-- Opening Marker --

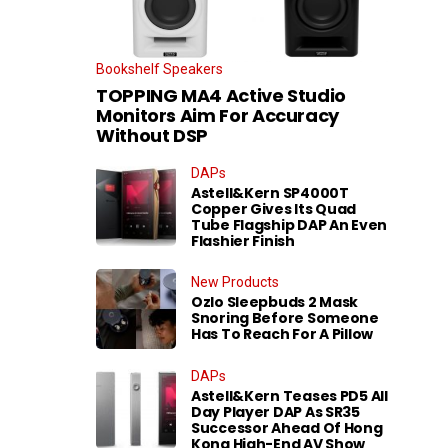
Bookshelf Speakers
TOPPING MA4 Active Studio
Monitors Aim For Accuracy
Without DSP
DAPs
Astell&Kern SP4000T
Copper Gives Its Quad
Tube Flagship DAP An Even
Flashier Finish
New Products
Ozlo Sleepbuds 2 Mask
Snoring Before Someone
Has To Reach For A Pillow
DAPs
Astell&Kern Teases PD5 All
Day Player DAP As SR35
Successor Ahead Of Hong
Kong High-End AV Show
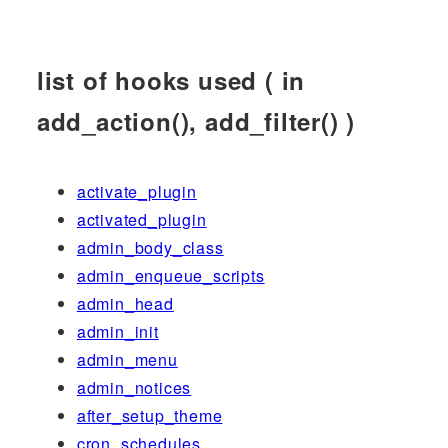
list of hooks used ( in
add_action(), add_filter() )
activate_plugin
activated_plugin
admin_body_class
admin_enqueue_scripts
admin_head
admin_init
admin_menu
admin_notices
after_setup_theme
cron_schedules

-- Closing Marker --

### WHAT IS EXPECTED
The records must appear again word for word, though none of their pictures should.

### FINISHED EXERCISE
Bookshelf Speakers
TOPPING MA4 Active Studio
Monitors Aim For Accuracy
Without DSP
DAPs
Astell&Kern SP4000T
Copper Gives Its Quad
Tube Flagship DAP An Even
Flashier Finish
New Products
Ozlo Sleepbuds 2 Mask
Snoring Before Someone
Has To Reach For A Pillow
DAPs
Astell&Kern Teases PD5 All
Day Player DAP As SR35
Successor Ahead Of Hong
Kong High-End AV Show
list of hooks used ( in
add_action(), add_filter() )
activate_plugin
activated_plugin
admin_body_class
admin_enqueue_scripts
admin_head
admin_init
admin_menu
admin_notices
after_setup_theme
cron_schedules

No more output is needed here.